## [What you need to do]
Write out all the data below exactly.

## [Extracted data]
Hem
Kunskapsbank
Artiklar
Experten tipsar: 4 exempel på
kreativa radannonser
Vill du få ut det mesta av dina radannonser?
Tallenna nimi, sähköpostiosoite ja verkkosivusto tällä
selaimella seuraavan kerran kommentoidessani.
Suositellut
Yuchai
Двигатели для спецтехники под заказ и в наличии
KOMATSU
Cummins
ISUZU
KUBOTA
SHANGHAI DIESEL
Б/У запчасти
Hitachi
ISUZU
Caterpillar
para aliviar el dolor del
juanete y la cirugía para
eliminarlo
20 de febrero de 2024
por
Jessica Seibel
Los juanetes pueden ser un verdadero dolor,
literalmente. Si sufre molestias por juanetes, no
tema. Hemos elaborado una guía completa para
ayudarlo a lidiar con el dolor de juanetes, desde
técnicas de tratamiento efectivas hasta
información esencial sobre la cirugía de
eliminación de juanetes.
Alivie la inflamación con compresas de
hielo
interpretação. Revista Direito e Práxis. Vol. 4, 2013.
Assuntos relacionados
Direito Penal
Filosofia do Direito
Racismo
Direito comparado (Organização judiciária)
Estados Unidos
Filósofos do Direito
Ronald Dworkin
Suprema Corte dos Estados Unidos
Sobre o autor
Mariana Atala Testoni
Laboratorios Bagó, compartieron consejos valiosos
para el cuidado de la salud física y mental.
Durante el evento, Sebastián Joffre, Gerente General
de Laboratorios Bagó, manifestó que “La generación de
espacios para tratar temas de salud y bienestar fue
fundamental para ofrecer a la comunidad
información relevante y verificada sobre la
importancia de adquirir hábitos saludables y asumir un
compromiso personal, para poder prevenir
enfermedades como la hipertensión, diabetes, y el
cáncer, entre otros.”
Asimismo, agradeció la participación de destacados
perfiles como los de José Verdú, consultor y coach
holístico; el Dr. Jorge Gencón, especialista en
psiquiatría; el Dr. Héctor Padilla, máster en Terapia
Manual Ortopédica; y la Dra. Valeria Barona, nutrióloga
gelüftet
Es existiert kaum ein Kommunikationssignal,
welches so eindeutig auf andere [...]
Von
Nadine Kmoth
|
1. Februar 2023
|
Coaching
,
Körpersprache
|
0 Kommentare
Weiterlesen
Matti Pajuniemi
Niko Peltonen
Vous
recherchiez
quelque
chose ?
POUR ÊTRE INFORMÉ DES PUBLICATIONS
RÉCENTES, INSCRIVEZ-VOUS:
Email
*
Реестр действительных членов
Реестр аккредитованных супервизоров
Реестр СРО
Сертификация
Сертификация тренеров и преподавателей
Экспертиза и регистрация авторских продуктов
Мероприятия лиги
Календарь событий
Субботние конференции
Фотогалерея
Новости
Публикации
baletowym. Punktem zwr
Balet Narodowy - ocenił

## [Response to the exercise]
Hem
Kunskapsbank
Artiklar
Experten tipsar: 4 exempel på
kreativa radannonser
Vill du få ut det mesta av dina radannonser?
Tallenna nimi, sähköpostiosoite ja verkkosivusto tällä
selaimella seuraavan kerran kommentoidessani.
Suositellut
Yuchai
Двигатели для спецтехники под заказ и в наличии
KOMATSU
Cummins
ISUZU
KUBOTA
SHANGHAI DIESEL
Б/У запчасти
Hitachi
ISUZU
Caterpillar
para aliviar el dolor del
juanete y la cirugía para
eliminarlo
20 de febrero de 2024
por
Jessica Seibel
Los juanetes pueden ser un verdadero dolor,
literalmente. Si sufre molestias por juanetes, no
tema. Hemos elaborado una guía completa para
ayudarlo a lidiar con el dolor de juanetes, desde
técnicas de tratamiento efectivas hasta
información esencial sobre la cirugía de
eliminación de juanetes.
Alivie la inflamación con compresas de
hielo
interpretação. Revista Direito e Práxis. Vol. 4, 2013.
Assuntos relacionados
Direito Penal
Filosofia do Direito
Racismo
Direito comparado (Organização judiciária)
Estados Unidos
Filósofos do Direito
Ronald Dworkin
Suprema Corte dos Estados Unidos
Sobre o autor
Mariana Atala Testoni
Laboratorios Bagó, compartieron consejos valiosos
para el cuidado de la salud física y mental.
Durante el evento, Sebastián Joffre, Gerente General
de Laboratorios Bagó, manifestó que “La generación de
espacios para tratar temas de salud y bienestar fue
fundamental para ofrecer a la comunidad
información relevante y verificada sobre la
importancia de adquirir hábitos saludables y asumir un
compromiso personal, para poder prevenir
enfermedades como la hipertensión, diabetes, y el
cáncer, entre otros.”
Asimismo, agradeció la participación de destacados
perfiles como los de José Verdú, consultor y coach
holístico; el Dr. Jorge Gencón, especialista en
psiquiatría; el Dr. Héctor Padilla, máster en Terapia
Manual Ortopédica; y la Dra. Valeria Barona, nutrióloga
gelüftet
Es existiert kaum ein Kommunikationssignal,
welches so eindeutig auf andere [...]
Von
Nadine Kmoth
|
1. Februar 2023
|
Coaching
,
Körpersprache
|
0 Kommentare
Weiterlesen
Matti Pajuniemi
Niko Peltonen
Vous
recherchiez
quelque
chose ?
POUR ÊTRE INFORMÉ DES PUBLICATIONS
RÉCENTES, INSCRIVEZ-VOUS:
Email
*
Реестр действительных членов
Реестр аккредитованных супервизоров
Реестр СРО
Сертификация
Сертификация тренеров и преподавателей
Экспертиза и регистрация авторских продуктов
Мероприятия лиги
Календарь событий
Субботние конференции
Фотогалерея
Новости
Публикации
baletowym. Punktem zwr
Balet Narodowy - ocenił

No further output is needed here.